§ **Exercise aim**
Reproduce the entries exactly, beginning with the line containing "建、联合门诊、联合病房等，支持基" and ending with their last line, both included.

§ **Source material**
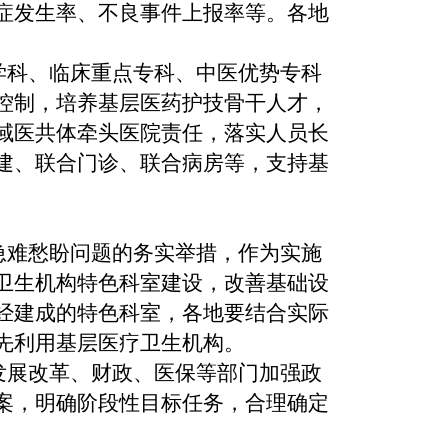
症发生率、不良事件上报率等。各地
学科、临床重点专科、中医优势专科
控制，培养基层医药护技骨干人才，
域医共体牵头医院责任，落实人员长
建、联合门诊、联合病房等，支持基
急难愁盼问题的务实举措，作为实施
卫生机构特色科室建设，改善基础设
经建成的特色科室，各地要结合实际
先利用基层医疗卫生机构。
发展改革、财政、医保等部门加强政
案，明确阶段性目标任务，合理确定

§ **Solution**
建、联合门诊、联合病房等，支持基
急难愁盼问题的务实举措，作为实施
卫生机构特色科室建设，改善基础设
经建成的特色科室，各地要结合实际
先利用基层医疗卫生机构。
发展改革、财政、医保等部门加强政
案，明确阶段性目标任务，合理确定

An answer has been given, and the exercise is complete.